Recently Eckert AgriMarketing discovered a disturbing lawsuit in Lake Elmo, Minnesota that is hurting several small family farms.  Currently farmers in Lake Elmo can only sell the products they grow at their farm.  If they do not grow the crops inside the city limits, they cannot sell it.

This law goes as far as saying even if the farmer owns a parcel of land just outside Lake Elmo, they cannot sell the crop within the city limits. If you disobey and sell agricultural products that are not grown in Lake Elmo, you could spend 90 days in jail and fined $1,000.

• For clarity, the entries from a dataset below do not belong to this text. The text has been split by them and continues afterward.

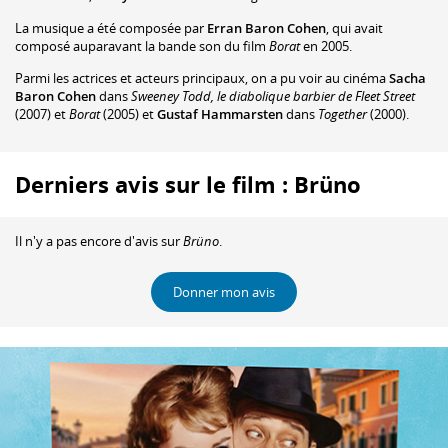
La musique a été composée par
Erran Baron Cohen
, qui avait
composé auparavant la bande son du film
Borat
en 2005.
Parmi les actrices et acteurs principaux, on a pu voir au cinéma
Sacha
Baron Cohen
dans
Sweeney Todd, le diabolique barbier de Fleet Street
(2007) et
Borat
(2005) et
Gustaf Hammarsten
dans
Together
(2000).
Derniers avis sur le film : Brüno
Il n'y a pas encore d'avis sur
Brüno
.
Donner mon avis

Institute for Justice is teaming up with the farmers affected by this law to help bring on a federal lawsuit which the small farms couldn’t bring about themselves.  Institute for Justice believes this law violates a protection Americans receive in the U.S. Constitution:  Right to free trade.  Meaning Lake Elmo does not have the right to restrict the sales of agricultural products because they were grown outside the city limits.

City officials say they support this law because it will make farmers grow the products that they sell, keeping Lake Elmo a rural area and keeping out products grown elsewhere. But actually this law could end up hurting many small farmers here and everywhere and has potential to put these farmers out of business.  Because when farmers in Lake Elmo have a bad season, they rely on small farmers in other states to grow products they would want to sell at their farm markets.  This law ends up hurting not only local farmers, but out-of-state farmers who rely on selling crops to the small farms in Lake Elmo.

Is this law fair?  Should farmers in Lake Elmo be restricted to sell only what they grow in the city limits? Or does Institute for Justice make a valid point by saying this violates our constitutional right?  I welcome your comments.